▸ **WHAT IS NEEDED**: Straight copy, no pictures: transcribe each entry as it stands.

Structured page parsing data:
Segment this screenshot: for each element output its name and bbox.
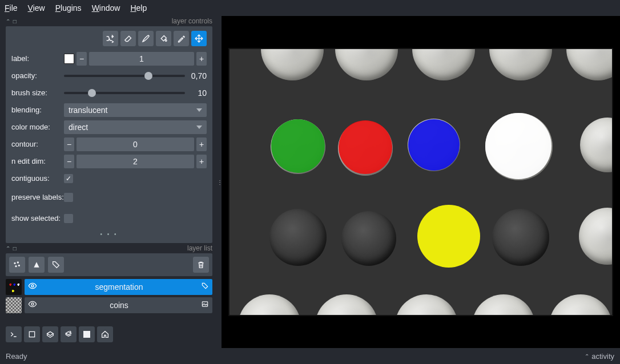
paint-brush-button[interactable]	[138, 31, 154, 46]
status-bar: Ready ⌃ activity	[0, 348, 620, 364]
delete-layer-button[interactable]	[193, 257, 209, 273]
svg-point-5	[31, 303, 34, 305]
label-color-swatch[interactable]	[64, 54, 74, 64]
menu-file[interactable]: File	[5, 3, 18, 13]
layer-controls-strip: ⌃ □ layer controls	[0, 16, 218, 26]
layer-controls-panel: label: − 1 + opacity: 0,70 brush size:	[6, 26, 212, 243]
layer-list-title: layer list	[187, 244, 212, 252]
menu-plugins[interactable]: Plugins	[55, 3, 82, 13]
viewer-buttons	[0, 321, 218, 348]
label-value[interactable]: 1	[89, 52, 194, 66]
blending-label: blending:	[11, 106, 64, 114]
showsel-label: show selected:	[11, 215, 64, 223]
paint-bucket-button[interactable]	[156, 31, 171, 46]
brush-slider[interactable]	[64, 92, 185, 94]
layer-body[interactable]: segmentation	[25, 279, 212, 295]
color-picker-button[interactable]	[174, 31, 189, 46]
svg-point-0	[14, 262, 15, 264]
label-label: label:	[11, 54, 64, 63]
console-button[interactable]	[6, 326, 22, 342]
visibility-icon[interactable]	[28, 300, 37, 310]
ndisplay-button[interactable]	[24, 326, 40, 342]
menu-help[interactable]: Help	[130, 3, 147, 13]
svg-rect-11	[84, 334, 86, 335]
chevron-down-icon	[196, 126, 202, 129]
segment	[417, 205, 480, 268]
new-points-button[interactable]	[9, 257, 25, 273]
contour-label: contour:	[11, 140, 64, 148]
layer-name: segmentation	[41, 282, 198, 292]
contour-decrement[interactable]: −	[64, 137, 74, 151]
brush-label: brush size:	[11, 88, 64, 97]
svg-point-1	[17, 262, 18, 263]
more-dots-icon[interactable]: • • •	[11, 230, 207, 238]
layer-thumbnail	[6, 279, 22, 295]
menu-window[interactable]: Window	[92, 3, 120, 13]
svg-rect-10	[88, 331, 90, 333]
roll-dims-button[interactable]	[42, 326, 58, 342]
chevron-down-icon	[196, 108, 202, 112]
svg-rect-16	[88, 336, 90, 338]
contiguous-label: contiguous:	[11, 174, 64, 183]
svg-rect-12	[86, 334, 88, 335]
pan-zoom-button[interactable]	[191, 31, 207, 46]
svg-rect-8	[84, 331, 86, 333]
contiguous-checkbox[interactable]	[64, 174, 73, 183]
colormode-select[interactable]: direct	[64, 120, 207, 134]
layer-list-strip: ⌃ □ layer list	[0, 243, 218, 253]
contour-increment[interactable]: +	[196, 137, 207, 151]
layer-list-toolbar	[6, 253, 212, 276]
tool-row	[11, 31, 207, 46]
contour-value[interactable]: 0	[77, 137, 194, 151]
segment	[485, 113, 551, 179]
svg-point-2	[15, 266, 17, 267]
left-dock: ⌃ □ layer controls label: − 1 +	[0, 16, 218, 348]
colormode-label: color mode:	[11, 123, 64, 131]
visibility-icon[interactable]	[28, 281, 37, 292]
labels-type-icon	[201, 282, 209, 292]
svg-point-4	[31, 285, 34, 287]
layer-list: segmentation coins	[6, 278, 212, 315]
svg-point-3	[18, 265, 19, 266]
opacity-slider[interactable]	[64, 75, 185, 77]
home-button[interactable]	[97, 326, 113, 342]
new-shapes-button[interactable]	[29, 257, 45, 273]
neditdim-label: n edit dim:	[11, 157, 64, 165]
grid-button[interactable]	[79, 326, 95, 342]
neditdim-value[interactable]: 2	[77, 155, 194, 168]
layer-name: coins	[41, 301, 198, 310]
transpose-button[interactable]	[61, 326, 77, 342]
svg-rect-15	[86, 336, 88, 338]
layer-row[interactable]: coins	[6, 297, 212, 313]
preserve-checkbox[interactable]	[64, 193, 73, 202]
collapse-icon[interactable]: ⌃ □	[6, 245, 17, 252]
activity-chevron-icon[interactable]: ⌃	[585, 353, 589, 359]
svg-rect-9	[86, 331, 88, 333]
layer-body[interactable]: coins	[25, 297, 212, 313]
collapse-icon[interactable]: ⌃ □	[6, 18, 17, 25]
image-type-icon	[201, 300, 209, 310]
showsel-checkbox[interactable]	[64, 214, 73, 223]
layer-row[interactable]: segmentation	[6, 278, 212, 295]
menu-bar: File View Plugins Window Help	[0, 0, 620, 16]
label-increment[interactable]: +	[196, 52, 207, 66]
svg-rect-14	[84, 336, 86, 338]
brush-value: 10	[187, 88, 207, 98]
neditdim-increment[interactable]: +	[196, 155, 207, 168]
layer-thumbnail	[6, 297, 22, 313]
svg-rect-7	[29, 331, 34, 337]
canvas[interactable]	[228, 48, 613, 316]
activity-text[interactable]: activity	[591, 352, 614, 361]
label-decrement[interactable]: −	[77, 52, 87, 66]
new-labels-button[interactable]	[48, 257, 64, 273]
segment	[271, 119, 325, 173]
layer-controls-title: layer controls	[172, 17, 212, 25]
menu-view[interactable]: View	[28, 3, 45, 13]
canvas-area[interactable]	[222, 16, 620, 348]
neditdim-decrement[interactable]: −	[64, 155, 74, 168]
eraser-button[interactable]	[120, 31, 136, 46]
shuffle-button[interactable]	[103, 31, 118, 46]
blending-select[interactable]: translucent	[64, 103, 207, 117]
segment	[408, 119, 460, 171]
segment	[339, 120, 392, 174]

▸ **SOLUTION TO THE PROBLEM**:
Segment this screenshot: for each element output its name and bbox.
paint-brush-button[interactable]	[138, 31, 154, 46]
status-bar: Ready ⌃ activity	[0, 348, 620, 364]
delete-layer-button[interactable]	[193, 257, 209, 273]
svg-point-5	[31, 303, 34, 305]
label-color-swatch[interactable]	[64, 54, 74, 64]
menu-file[interactable]: File	[5, 3, 18, 13]
layer-controls-strip: ⌃ □ layer controls	[0, 16, 218, 26]
layer-controls-panel: label: − 1 + opacity: 0,70 brush size:	[6, 26, 212, 243]
layer-list-title: layer list	[187, 244, 212, 252]
menu-plugins[interactable]: Plugins	[55, 3, 82, 13]
viewer-buttons	[0, 321, 218, 348]
label-value[interactable]: 1	[89, 52, 194, 66]
blending-label: blending:	[11, 106, 64, 114]
showsel-label: show selected:	[11, 215, 64, 223]
paint-bucket-button[interactable]	[156, 31, 171, 46]
brush-slider[interactable]	[64, 92, 185, 94]
layer-body[interactable]: segmentation	[25, 279, 212, 295]
color-picker-button[interactable]	[174, 31, 189, 46]
svg-point-0	[14, 262, 15, 264]
label-label: label:	[11, 54, 64, 63]
console-button[interactable]	[6, 326, 22, 342]
visibility-icon[interactable]	[28, 300, 37, 310]
ndisplay-button[interactable]	[24, 326, 40, 342]
menu-help[interactable]: Help	[130, 3, 147, 13]
svg-rect-11	[84, 334, 86, 335]
chevron-down-icon	[196, 126, 202, 129]
segment	[417, 205, 480, 268]
new-points-button[interactable]	[9, 257, 25, 273]
contour-label: contour:	[11, 140, 64, 148]
layer-name: segmentation	[41, 282, 198, 292]
contour-decrement[interactable]: −	[64, 137, 74, 151]
brush-label: brush size:	[11, 88, 64, 97]
svg-point-1	[17, 262, 18, 263]
more-dots-icon[interactable]: • • •	[11, 230, 207, 238]
layer-thumbnail	[6, 279, 22, 295]
menu-window[interactable]: Window	[92, 3, 120, 13]
svg-rect-10	[88, 331, 90, 333]
roll-dims-button[interactable]	[42, 326, 58, 342]
chevron-down-icon	[196, 108, 202, 112]
svg-rect-16	[88, 336, 90, 338]
contiguous-label: contiguous:	[11, 174, 64, 183]
svg-rect-12	[86, 334, 88, 335]
pan-zoom-button[interactable]	[191, 31, 207, 46]
svg-rect-8	[84, 331, 86, 333]
contiguous-checkbox[interactable]	[64, 174, 73, 183]
colormode-select[interactable]: direct	[64, 120, 207, 134]
layer-list-strip: ⌃ □ layer list	[0, 243, 218, 253]
contour-increment[interactable]: +	[196, 137, 207, 151]
layer-list-toolbar	[6, 253, 212, 276]
tool-row	[11, 31, 207, 46]
contour-value[interactable]: 0	[77, 137, 194, 151]
segment	[485, 113, 551, 179]
svg-point-2	[15, 266, 17, 267]
left-dock: ⌃ □ layer controls label: − 1 +	[0, 16, 218, 348]
colormode-label: color mode:	[11, 123, 64, 131]
visibility-icon[interactable]	[28, 281, 37, 292]
labels-type-icon	[201, 282, 209, 292]
svg-point-4	[31, 285, 34, 287]
layer-list: segmentation coins	[6, 278, 212, 315]
svg-point-3	[18, 265, 19, 266]
opacity-slider[interactable]	[64, 75, 185, 77]
home-button[interactable]	[97, 326, 113, 342]
new-shapes-button[interactable]	[29, 257, 45, 273]
neditdim-label: n edit dim:	[11, 157, 64, 165]
grid-button[interactable]	[79, 326, 95, 342]
neditdim-value[interactable]: 2	[77, 155, 194, 168]
layer-name: coins	[41, 301, 198, 310]
transpose-button[interactable]	[61, 326, 77, 342]
svg-rect-15	[86, 336, 88, 338]
layer-row[interactable]: coins	[6, 297, 212, 313]
preserve-checkbox[interactable]	[64, 193, 73, 202]
collapse-icon[interactable]: ⌃ □	[6, 245, 17, 252]
activity-chevron-icon[interactable]: ⌃	[585, 353, 589, 359]
svg-rect-9	[86, 331, 88, 333]
layer-body[interactable]: coins	[25, 297, 212, 313]
collapse-icon[interactable]: ⌃ □	[6, 18, 17, 25]
image-type-icon	[201, 300, 209, 310]
showsel-checkbox[interactable]	[64, 214, 73, 223]
layer-row[interactable]: segmentation	[6, 278, 212, 295]
menu-bar: File View Plugins Window Help	[0, 0, 620, 16]
label-increment[interactable]: +	[196, 52, 207, 66]
svg-rect-14	[84, 336, 86, 338]
brush-value: 10	[187, 88, 207, 98]
neditdim-increment[interactable]: +	[196, 155, 207, 168]
layer-thumbnail	[6, 297, 22, 313]
svg-rect-7	[29, 331, 34, 337]
canvas[interactable]	[228, 48, 613, 316]
activity-text[interactable]: activity	[591, 352, 614, 361]
label-decrement[interactable]: −	[77, 52, 87, 66]
new-labels-button[interactable]	[48, 257, 64, 273]
segment	[271, 119, 325, 173]
layer-controls-title: layer controls	[172, 17, 212, 25]
menu-view[interactable]: View	[28, 3, 45, 13]
canvas-area[interactable]	[222, 16, 620, 348]
neditdim-decrement[interactable]: −	[64, 155, 74, 168]
eraser-button[interactable]	[120, 31, 136, 46]
shuffle-button[interactable]	[103, 31, 118, 46]
blending-select[interactable]: translucent	[64, 103, 207, 117]
segment	[408, 119, 460, 171]
segment	[339, 120, 392, 174]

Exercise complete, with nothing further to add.